Chicago-based Equity LifeStyle Properties Inc. (ELS) expanded its already huge holdings with a $1.43 billion acquisition of 76 manufactured home and RV properties from Hometown America LLC during the second half of 2011. The acquisition added 31,167 sites on approximately 6,500 acres located in 16 states (primarily located in Florida and the Northeast) to the company’s holdings.


Florida's Honeymoon Island State Park, one of the targets for privatization in 2011 that raised a firestorm of protest

State governments seeking to balance budgets found easy targets in their state parks and campground systems. Nowhere were the cuts more evident than in California’s state park system, America’s largest. California’s once mighty state park system continued its downward spiral in 2011 amid budget cuts that left many only partially open and in decrepit condition amid plans to indefinitely close a quarter of its 278 parks. By summer, 60 state parks were partially closed, while 90 more had experienced severe reductions in services. The 70 closures slated for 2012 would be the first in the 84-year history of the system. The legislature decided in May to cut an additional $22 million from the state Department of Parks and Recreation to help close a state budget deficit of $9.6 billion. Overall, funding for California state parks has dropped 43% since Fiscal Year 2006, to $99 million planned for the Fiscal Year that began July 1 from $175 million six years earlier.


Looking for ways to increase state revenues, Florida Gov. Rick Scott proposed in the spring to privatize some of the more than 50 state parks that do not offer overnight camping. The proposal set off a public outcry by those who saw the plan as a threat to the pristine nature of their favorite parks and the private sector, which saw the proposal as a way to undercut the private sector. Hundreds voiced their opposition in hearings held across the state. The plan was shelved by late summer.


When Minnesota’s legislature could not reach a new budget by July 1, it shut down the government, including the state’s 57 state parks.
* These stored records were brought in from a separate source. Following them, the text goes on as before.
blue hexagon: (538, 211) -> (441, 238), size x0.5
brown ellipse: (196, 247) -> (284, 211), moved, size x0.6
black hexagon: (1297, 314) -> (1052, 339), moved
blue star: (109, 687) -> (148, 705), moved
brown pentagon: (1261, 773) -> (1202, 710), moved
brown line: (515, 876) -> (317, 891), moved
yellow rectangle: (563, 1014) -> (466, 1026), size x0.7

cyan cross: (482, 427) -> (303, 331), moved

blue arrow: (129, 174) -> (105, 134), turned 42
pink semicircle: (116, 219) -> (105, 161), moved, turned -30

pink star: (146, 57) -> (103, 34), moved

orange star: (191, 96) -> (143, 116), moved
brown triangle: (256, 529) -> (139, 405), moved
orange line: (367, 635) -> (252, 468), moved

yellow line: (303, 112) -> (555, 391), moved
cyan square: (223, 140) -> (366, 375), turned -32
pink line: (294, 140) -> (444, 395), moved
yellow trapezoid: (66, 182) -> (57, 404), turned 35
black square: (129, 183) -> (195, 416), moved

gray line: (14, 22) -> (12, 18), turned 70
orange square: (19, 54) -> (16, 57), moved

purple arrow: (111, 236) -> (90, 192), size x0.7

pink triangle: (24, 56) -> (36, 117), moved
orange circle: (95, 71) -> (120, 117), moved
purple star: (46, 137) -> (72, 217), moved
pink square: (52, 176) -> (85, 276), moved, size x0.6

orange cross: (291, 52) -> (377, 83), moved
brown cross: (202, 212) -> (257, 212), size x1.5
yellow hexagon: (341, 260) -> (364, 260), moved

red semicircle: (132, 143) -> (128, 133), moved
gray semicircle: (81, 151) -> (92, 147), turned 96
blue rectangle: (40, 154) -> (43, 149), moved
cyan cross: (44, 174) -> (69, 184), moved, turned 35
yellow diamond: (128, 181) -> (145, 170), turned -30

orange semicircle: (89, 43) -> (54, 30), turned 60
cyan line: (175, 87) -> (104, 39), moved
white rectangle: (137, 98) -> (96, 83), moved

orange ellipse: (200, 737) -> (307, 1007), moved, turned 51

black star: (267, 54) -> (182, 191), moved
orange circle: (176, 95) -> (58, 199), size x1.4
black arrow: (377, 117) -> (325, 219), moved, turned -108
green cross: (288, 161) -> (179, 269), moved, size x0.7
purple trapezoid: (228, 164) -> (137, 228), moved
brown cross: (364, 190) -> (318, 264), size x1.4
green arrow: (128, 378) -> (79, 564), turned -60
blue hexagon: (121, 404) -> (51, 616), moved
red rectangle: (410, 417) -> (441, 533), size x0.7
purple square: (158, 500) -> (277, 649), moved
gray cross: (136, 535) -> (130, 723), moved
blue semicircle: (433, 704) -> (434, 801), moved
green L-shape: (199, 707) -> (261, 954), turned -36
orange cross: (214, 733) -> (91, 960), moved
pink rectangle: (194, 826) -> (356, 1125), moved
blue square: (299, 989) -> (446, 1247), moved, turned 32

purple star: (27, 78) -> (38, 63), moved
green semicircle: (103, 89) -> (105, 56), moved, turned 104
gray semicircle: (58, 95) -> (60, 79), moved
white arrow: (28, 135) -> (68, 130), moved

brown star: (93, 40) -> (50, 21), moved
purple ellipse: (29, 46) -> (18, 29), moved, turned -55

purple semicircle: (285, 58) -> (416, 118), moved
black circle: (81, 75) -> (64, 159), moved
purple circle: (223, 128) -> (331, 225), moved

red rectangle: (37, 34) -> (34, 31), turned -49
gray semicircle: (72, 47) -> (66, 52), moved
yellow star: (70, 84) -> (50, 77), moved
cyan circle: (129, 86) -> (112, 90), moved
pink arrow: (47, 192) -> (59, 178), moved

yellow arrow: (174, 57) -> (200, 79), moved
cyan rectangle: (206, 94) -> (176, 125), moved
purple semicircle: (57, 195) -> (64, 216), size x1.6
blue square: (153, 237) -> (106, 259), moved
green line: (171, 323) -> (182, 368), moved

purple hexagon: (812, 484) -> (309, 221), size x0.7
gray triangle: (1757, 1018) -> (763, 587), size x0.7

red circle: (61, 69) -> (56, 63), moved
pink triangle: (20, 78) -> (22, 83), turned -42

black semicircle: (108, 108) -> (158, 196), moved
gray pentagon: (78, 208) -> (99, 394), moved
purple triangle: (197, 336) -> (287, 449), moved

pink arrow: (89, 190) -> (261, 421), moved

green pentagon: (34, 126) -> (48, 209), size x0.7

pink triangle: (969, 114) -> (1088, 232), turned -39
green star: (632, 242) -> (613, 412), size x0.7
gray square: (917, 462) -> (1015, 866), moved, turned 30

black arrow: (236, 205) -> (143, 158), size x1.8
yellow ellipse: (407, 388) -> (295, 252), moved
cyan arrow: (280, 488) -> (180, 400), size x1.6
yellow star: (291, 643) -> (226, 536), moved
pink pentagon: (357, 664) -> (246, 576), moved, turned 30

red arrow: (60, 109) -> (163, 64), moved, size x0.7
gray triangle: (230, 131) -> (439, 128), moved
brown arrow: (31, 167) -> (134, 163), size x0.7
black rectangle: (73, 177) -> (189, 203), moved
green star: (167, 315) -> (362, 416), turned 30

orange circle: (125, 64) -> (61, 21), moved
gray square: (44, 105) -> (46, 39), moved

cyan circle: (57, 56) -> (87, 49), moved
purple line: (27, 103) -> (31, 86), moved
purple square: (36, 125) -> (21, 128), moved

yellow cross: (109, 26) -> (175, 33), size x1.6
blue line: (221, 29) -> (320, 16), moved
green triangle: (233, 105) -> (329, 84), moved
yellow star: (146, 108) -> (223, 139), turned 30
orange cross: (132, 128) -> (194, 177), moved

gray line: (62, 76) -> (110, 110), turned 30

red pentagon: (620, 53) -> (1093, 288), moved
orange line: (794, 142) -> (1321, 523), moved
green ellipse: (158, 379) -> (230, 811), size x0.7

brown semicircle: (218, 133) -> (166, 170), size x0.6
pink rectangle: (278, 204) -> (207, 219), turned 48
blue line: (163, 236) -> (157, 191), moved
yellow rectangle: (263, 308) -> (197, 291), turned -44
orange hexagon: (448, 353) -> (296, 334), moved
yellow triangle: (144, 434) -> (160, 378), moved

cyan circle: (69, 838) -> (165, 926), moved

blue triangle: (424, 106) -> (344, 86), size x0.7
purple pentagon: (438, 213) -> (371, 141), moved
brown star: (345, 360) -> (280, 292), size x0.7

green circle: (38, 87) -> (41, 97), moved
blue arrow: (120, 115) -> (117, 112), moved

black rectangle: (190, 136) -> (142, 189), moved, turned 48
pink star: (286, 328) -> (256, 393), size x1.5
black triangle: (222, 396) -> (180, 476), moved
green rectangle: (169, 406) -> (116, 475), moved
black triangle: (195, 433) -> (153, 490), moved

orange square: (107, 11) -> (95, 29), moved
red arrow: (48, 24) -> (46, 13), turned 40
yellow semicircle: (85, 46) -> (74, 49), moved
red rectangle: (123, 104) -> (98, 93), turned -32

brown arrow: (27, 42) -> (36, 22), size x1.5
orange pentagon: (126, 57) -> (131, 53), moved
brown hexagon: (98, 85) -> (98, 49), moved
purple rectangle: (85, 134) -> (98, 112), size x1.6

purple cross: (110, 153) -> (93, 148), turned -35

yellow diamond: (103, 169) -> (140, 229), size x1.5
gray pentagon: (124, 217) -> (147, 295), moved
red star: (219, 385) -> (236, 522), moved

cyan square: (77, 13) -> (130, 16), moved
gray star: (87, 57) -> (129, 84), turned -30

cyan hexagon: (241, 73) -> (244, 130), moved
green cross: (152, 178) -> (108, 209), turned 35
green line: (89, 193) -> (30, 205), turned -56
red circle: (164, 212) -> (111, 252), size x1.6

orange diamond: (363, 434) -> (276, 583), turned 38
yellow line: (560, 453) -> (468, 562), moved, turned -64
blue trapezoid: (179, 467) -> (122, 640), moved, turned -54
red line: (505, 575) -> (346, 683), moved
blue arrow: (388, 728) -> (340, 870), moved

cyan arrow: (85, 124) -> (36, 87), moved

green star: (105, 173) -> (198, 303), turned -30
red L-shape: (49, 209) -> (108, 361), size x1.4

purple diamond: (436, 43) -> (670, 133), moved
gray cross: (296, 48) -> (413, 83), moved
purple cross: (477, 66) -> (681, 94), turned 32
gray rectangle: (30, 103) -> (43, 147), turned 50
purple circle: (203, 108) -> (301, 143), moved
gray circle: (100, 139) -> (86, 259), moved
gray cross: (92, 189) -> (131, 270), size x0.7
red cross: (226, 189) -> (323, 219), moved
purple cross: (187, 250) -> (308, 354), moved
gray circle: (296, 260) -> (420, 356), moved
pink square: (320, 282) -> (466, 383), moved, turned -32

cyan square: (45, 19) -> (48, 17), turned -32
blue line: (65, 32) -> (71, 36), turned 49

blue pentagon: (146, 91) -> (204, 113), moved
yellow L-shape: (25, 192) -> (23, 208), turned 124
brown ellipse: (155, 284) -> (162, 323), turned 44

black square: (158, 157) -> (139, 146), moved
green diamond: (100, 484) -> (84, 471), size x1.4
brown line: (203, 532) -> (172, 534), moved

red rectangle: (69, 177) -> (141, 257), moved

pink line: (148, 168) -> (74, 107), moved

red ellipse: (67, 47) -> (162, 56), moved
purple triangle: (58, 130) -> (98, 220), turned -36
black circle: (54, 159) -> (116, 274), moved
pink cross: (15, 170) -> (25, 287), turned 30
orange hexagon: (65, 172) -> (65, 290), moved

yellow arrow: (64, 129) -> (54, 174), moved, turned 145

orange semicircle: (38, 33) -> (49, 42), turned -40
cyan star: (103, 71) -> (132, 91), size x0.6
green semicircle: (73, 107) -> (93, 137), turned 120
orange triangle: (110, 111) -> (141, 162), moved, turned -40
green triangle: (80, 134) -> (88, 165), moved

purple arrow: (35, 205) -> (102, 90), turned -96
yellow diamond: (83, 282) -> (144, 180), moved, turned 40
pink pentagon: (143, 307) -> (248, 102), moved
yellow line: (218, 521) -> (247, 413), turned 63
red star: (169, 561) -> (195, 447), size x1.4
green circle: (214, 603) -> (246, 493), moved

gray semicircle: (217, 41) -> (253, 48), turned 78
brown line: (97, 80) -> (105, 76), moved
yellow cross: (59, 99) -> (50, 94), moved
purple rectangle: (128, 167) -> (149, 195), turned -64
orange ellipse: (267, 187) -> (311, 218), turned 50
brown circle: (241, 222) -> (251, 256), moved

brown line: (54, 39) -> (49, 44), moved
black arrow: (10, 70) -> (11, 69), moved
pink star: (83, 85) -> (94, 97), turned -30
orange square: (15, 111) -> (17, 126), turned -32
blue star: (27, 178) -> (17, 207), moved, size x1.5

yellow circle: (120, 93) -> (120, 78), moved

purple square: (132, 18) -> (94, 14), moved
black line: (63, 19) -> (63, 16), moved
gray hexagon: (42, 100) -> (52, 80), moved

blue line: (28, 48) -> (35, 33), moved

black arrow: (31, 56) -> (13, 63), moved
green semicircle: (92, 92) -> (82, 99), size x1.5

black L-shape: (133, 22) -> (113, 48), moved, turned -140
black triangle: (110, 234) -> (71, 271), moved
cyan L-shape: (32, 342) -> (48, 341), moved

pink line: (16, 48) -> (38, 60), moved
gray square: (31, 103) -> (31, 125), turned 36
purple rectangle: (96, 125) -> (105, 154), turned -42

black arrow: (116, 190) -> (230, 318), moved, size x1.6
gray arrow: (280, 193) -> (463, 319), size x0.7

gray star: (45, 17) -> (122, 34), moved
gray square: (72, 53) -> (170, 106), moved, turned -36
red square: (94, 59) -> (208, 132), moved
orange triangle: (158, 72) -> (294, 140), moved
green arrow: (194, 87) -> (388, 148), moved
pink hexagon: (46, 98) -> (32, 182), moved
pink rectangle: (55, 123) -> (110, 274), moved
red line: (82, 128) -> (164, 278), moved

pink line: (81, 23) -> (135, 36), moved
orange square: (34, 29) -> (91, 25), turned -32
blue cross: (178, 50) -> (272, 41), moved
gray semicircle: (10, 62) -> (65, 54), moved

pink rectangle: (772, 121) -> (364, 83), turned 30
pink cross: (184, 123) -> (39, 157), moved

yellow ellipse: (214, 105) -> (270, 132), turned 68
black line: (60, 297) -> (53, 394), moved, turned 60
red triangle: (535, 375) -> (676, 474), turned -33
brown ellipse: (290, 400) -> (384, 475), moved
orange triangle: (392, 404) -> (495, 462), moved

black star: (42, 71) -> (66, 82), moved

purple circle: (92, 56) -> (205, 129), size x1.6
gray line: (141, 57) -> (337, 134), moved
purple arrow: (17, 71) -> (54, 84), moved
For 21 days, would-be campers had to look elsewhere for a place to camp. Nearby Wisconsin’s private parks announced they were “open for business” and cashed in on the shutdown. When camping returned to normal in Minnesota, parks scrambled to make up for the lost business.


Cavco Industries Inc. expanded its footprint in the manufactured housing and park model business in 2011 when it acquired Palm Harbor Homes Inc. Fleetwood Homes Inc., a subsidiary owned 50% by Cavco and 50% by Third Avenue Value Fund (TAVFX), completed the acquisition of substantially all of the assets and assumption of certain liabilities of Palm Harbor Homes on April 23 for $83.9 million.


Morgan RV Resorts attempted to introduce upscale park models to its resort in York, Maine, in 2011, much to the chagrin of the local zoning board, which deemed park models are manufactured housing, not RVs, and ordered them out. The Saratoga Springs, N.Y.-based chain appealed the decision to a state court as the year ended. Morgan argued that nowhere else in the U.S. are park models considered manufactured housing.